Charlene fez uma pausa, precisava de ar, precisava respirar aliviada. Mas enquanto estava ali seus pensamentos permaneciam juntos de Antônio Lazar.

- Nunca imaginei que fosse ver você de novo. Mas hoje dei de cara com você parado no meio da minha sala. Quando o vi, achei que algo estava para acontecer. Não podia ser mera coincidência sua vinda até Santana e meu pai o ajudando.

- E quem era esse homem que veio aqui? Você o viu alguma vez? - indagou Carlos.

- Sim. Eu o vi... Foi em uma noite.

Charlene revirou os olhos, como se estivesse buscando lembranças

em sua mente.

- Estava frio... eu acordei no meio da noite ouvindo meu pai conversar com alguém. Fui até a sala, a porta estava aberta. Ele estava na varanda com a espingarda em punho.

- Então você viu o tal homem?

- Não - disse ela. - Não vi ninguém. Meu pai estava sozinho. Falei algo sobre a garrafa de uísque. E ele foi rude comigo. Subi correndo para o quarto e só desci quando o sol já havia nascido. Procurei por ele na casa toda e, como não o encontrei, fiquei lá fora na varanda. Ele chegou com a picape, mas não me disse aonde tinha ido.

- Venha.

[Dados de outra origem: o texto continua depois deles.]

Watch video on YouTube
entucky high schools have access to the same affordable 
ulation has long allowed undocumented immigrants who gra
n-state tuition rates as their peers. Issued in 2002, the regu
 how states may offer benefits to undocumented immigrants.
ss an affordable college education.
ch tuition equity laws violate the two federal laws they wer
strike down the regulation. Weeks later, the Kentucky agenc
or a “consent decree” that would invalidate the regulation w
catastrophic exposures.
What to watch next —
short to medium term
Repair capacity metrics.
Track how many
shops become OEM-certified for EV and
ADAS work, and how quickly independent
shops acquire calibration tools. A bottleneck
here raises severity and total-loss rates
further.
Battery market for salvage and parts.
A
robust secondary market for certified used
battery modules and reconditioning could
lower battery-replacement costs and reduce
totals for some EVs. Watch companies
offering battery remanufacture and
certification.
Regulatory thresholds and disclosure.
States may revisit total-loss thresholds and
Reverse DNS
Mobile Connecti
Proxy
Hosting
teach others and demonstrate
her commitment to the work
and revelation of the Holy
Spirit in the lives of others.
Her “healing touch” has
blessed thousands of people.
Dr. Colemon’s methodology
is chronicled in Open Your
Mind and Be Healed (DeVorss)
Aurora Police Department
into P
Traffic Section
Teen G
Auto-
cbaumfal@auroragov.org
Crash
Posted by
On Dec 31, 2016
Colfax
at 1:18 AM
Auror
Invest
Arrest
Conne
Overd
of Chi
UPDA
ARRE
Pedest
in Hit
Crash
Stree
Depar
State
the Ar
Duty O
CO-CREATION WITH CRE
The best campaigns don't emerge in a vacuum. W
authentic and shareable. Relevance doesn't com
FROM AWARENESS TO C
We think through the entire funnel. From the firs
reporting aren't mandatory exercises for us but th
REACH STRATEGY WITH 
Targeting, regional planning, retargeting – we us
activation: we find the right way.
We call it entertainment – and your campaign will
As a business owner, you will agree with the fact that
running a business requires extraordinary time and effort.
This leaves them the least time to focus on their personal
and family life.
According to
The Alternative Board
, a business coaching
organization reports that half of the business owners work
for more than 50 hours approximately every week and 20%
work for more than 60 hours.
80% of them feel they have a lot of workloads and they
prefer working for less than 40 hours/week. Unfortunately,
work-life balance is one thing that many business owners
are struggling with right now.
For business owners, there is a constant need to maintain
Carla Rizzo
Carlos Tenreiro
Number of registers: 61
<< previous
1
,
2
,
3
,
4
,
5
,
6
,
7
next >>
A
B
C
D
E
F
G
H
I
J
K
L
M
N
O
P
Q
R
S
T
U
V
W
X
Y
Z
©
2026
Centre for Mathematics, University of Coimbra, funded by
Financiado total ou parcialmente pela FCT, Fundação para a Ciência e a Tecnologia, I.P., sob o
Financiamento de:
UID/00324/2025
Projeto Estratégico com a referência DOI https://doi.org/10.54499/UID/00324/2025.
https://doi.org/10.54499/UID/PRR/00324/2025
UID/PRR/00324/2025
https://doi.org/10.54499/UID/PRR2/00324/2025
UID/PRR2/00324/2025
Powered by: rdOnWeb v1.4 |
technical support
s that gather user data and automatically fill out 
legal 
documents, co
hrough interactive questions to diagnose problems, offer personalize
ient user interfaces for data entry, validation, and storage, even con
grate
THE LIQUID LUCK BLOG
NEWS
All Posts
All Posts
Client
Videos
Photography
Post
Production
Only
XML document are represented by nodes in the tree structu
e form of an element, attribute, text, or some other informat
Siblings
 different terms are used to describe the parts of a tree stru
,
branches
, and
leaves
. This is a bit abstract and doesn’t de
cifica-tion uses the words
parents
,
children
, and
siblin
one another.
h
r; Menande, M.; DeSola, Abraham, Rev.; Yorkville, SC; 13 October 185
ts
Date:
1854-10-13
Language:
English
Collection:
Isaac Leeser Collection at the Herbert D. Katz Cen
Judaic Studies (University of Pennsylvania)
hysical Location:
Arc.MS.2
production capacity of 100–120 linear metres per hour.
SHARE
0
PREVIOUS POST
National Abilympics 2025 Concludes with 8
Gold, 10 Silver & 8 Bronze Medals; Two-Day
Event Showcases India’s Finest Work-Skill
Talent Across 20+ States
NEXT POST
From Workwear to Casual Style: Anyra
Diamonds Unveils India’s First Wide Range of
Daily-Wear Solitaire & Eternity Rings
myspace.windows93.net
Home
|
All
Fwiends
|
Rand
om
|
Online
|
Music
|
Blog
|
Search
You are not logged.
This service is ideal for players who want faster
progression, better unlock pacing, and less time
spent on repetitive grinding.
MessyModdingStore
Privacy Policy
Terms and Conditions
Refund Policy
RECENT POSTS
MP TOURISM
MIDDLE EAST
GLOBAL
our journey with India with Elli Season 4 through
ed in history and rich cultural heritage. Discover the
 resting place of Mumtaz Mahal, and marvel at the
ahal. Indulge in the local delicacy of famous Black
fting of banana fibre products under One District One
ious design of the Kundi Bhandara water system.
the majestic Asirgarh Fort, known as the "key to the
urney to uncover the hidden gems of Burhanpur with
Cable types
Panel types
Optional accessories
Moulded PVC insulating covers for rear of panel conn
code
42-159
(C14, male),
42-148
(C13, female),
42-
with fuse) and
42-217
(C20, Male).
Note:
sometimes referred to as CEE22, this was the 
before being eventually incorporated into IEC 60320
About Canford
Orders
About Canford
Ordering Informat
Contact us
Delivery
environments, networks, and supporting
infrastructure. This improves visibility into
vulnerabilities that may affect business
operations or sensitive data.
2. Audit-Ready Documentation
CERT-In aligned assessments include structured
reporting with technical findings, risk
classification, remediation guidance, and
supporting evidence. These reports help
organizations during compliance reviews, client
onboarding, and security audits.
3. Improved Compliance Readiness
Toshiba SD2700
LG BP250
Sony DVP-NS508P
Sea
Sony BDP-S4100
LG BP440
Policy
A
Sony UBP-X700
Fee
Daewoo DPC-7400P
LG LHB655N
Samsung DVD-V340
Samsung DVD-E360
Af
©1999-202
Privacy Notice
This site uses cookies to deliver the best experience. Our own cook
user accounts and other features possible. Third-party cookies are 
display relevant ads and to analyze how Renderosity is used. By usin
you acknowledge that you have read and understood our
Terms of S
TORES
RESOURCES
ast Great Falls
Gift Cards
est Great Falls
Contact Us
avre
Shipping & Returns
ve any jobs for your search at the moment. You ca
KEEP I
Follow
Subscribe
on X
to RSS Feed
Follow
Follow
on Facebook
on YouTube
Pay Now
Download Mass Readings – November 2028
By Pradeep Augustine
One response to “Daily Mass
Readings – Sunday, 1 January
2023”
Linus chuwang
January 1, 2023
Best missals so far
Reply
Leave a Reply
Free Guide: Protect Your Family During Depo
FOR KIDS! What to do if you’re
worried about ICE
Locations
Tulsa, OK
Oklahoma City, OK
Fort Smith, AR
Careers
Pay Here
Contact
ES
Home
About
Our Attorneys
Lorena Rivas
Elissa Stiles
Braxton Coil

Nós dois vamos atrás de seu pai.

- Não podemos ir onde ele está - ela interpelou.

Montenegro pareceu que iria partir para cima de Charlene, querendo tirar tudo o que ela sabia. Então decidiu fazer do seu jeito.

- Onde você está indo? - ela perguntou parada ao lado da cama.

- Indo atrás desses tais de Datrios.

- Não! - gritou ela. - Preciso de você aqui comigo!